GTA case filed in Tennessee

Placing the blame

The families of two people shot by teenagers allegedly inspired by the game GTA3 have filed a lawsuit in Tennessee against Sony, Take 2 and Wal-Mart. The families seek damages from the firms totalling $246 million, and alleges that the game in question "inspires and trains players to shoot at vehicles and persons". Though presumably you'd already have to be out of your mind to be inspired to shoot at vehicles with a loaded weapon; a fact overlooked by Jack Thompson, the Miami lawyer taking on the case.

Aaron Hamel, 45, a registered nurse, was killed and Kimberly Bede, 19, of Moneta, Va., was seriously wounded when their cars were hit June 25 by .22-caliber bullets as they passed through the Great Smoky Mountains. A report on MSNBC states.

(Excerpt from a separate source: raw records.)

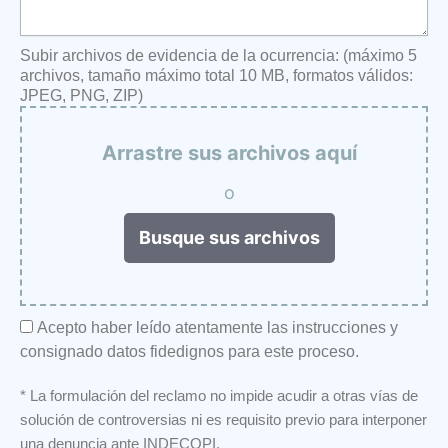
Subir archivos de evidencia de la ocurrencia: (máximo 5
archivos, tamaño máximo total 10 MB, formatos válidos:
JPEG, PNG, ZIP)
Arrastre sus archivos aquí
o
Busque sus archivos
Acepto haber leído atentamente las instrucciones y
consignado datos fidedignos para este proceso.
* La formulación del reclamo no impide acudir a otras vías de
solución de controversias ni es requisito previo para interponer
una denuncia ante INDECOPI.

"There is no credible evidence that violent games lead to violent behavior," responded Douglas Lowenstein, president of the industry Entertainment Software Association. "While video games may provide a simple excuse for the teenagers involved in this incident, responsibility for violent acts belongs to those who commit them." Apparently, the boys told investigators they were mimicking the game in retrieving rifles from a locked room in the family home, and then shooting randomly at vehicles on the interstate 40.

Lawyer Jack Thompson attempted a similar $33 million case in 1977, which failed with the court of appeals concluding that it was "simply too far a leap from shooting characters on a video screen to shooting people in a classroom".

Without wishing to sound like a broken record, I fail to see how any court in it's right mind can even entertain a case such as this; given the amount of cultural inherencies which would already have influenced the boys long before and after they played GTA3. Should the parents be blamed for letting them play the game/gain access to the weapons used? Perhaps the rifle manufacturers should be blamed for not having the foresight to predict that their products might be used to kill? We may as well sue the news corporations too, for reporting and presenting real-world violent events.

In conclusion there are simply too many factors at play to blame one single influence in William and Joshua Buckner's lives for the resulting tragedy they caused; and before even these influences can be blamed - the mental states of the guilty must first be held accountable.